The management UI shows two cells with the primary role. The original primary has a failed status and the new primary has a running status. The cluster health is Degraded.
From any cell other than the failed primary, by using the appliance API Unregister method, remove the failed primary appliance from the repmgr high availability cluster. See the VMware Cloud Director Appliance API documentation.
Remove the failed primary appliance from the VMware Cloud Director server group.
1. Log in as an administrator to the Service Provider Admin Portal.
2. From the top navigation bar, under Resources, select Cloud Resources.

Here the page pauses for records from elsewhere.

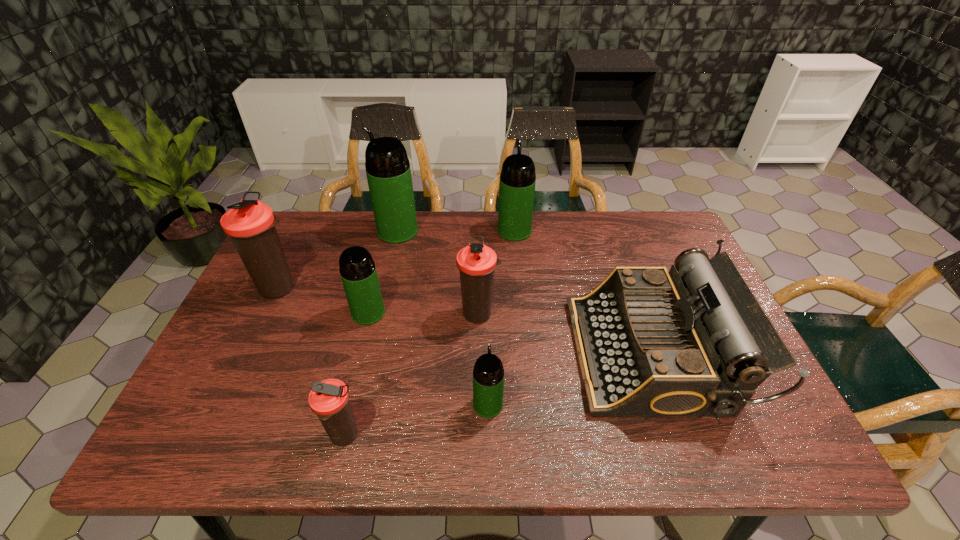 Locate an element on the screen. This screenshot has height=540, width=960. object positioned at the near right corner is located at coordinates (651, 342).

In the image, there is a desktop. Where is `free space at the far edge`? This screenshot has width=960, height=540. free space at the far edge is located at coordinates pos(474,231).

Find the location of a particular element. Image resolution: width=960 pixels, height=540 pixels. blank area at the near edge is located at coordinates tap(599, 449).

In order to click on blank space at the left edge in this screenshot , I will do (243, 364).

At what (x,y) coordinates should I click in order to perform the action: click on vacant space at the far left corner of the desktop. Please return your answer as a coordinate pair (x, y). Looking at the image, I should click on (302, 230).

Locate an element on the screen. free space at the far right corner of the desktop is located at coordinates (x=638, y=215).

The height and width of the screenshot is (540, 960). I want to click on vacant space at the near right corner, so click(757, 426).

I want to click on free spot between the rightmost brown thermos bottle and the tallest thermos bottle, so click(439, 272).

This screenshot has width=960, height=540. I want to click on vacant space that's between the second brown thermos bottle from left to right and the second smallest green thermos bottle, so click(356, 375).

What are the coordinates of `unoccupied area between the second green thermos bottle from right to left and the leftmost thermos bottle` in the screenshot? It's located at (384, 346). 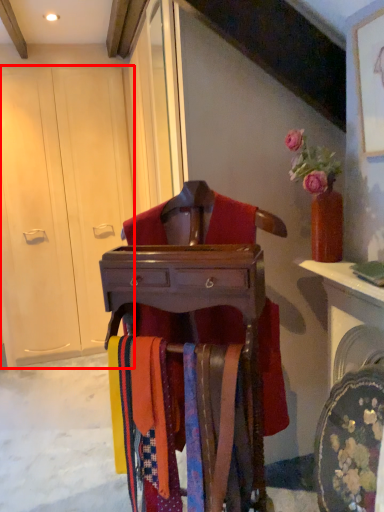 Question: From the image's perspective, where is armoire (annotated by the red box) located relative to furniture?

Choices:
 (A) below
 (B) above

Answer: (B) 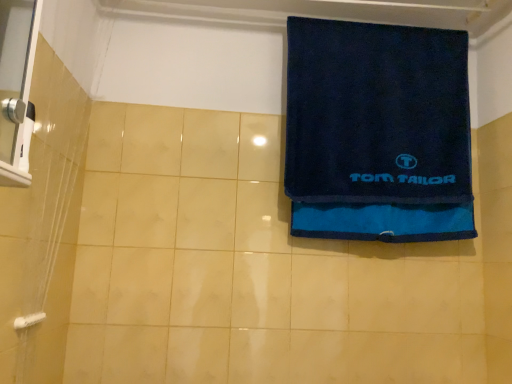 Question: In the image, is dark blue terry cloth towel at upper right positioned in front of or behind white plastic towel bar at lower left?

Choices:
 (A) behind
 (B) front

Answer: (A)

Question: Considering the positions of dark blue terry cloth towel at upper right and white plastic towel bar at lower left in the image, is dark blue terry cloth towel at upper right taller or shorter than white plastic towel bar at lower left?

Choices:
 (A) tall
 (B) short

Answer: (A)

Question: Considering the relative positions of dark blue terry cloth towel at upper right and white plastic towel bar at lower left in the image provided, is dark blue terry cloth towel at upper right to the left or to the right of white plastic towel bar at lower left?

Choices:
 (A) left
 (B) right

Answer: (B)

Question: Considering the positions of white plastic towel bar at lower left and dark blue terry cloth towel at upper right in the image, is white plastic towel bar at lower left wider or thinner than dark blue terry cloth towel at upper right?

Choices:
 (A) thin
 (B) wide

Answer: (A)

Question: From the image's perspective, is white plastic towel bar at lower left above or below dark blue terry cloth towel at upper right?

Choices:
 (A) above
 (B) below

Answer: (B)

Question: From a real-world perspective, is white plastic towel bar at lower left physically located above or below dark blue terry cloth towel at upper right?

Choices:
 (A) above
 (B) below

Answer: (B)

Question: Is white plastic towel bar at lower left bigger or smaller than dark blue terry cloth towel at upper right?

Choices:
 (A) small
 (B) big

Answer: (A) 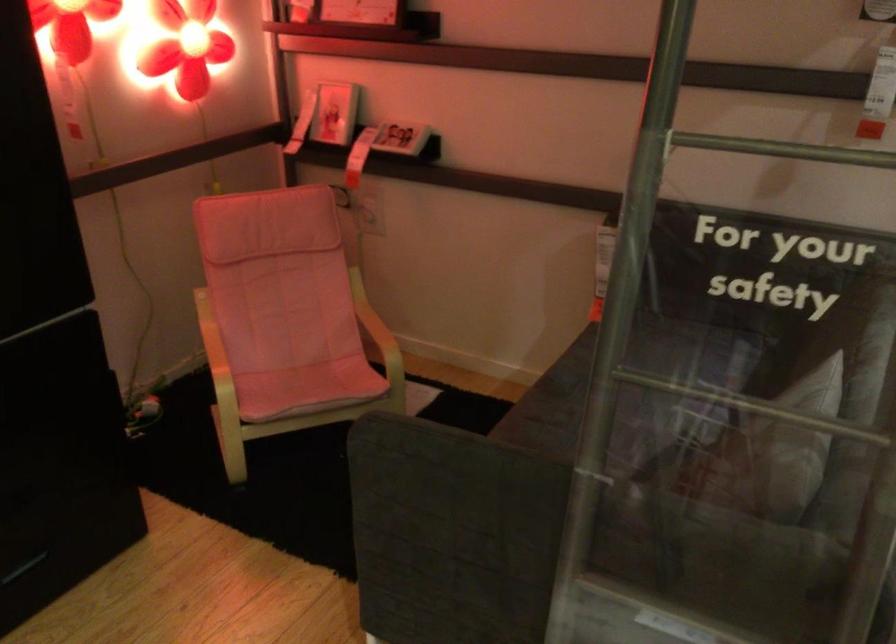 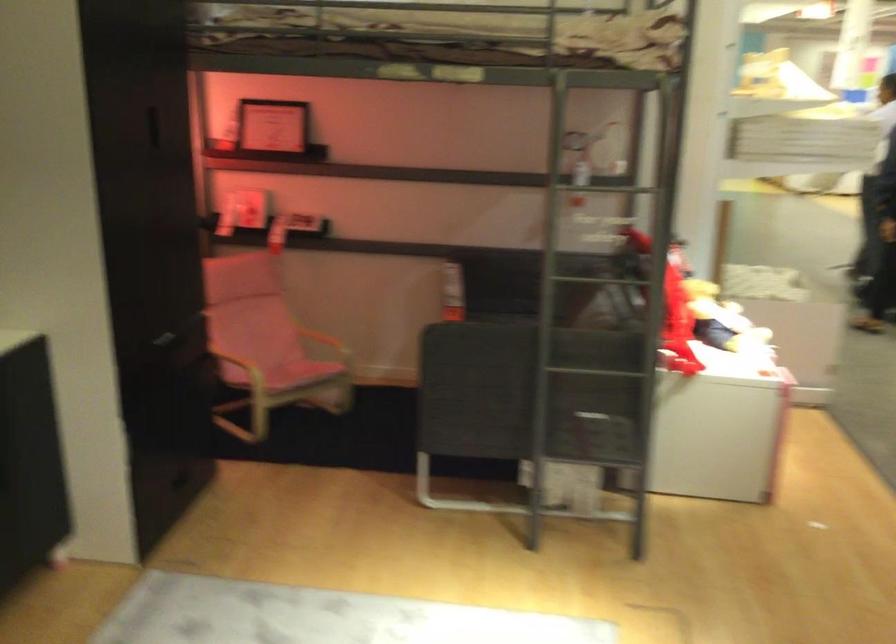 The point at (431,305) is marked in the first image. Where is the corresponding point in the second image?

(332, 328)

3. In the left panel, click Cloud Cells.
4. Select the inactive cell and click Unregister.
If you want to reuse the IP address and hostname of the failed primary, ensure that the failed primary appliance is powered off or use the vSphere Client to delete it.
Deploy a new standby appliance. You can deploy the appliance by using the vSphere Client or deploy the appliance by using the VMware OVF Tool. After deploying the new standby, the cluster health must be Healthy.
From any cell other than the failed primary cell, use the appliance API Failover method to reset the cluster failover mode to Automatic. See the VMware Cloud Director Appliance API documentation.
If the VMware Cloud Director appliance FIPS mode was on before the restore, you must set it again by using the VMware Cloud Director appliance API.
The cell FIPS mode restores automatically.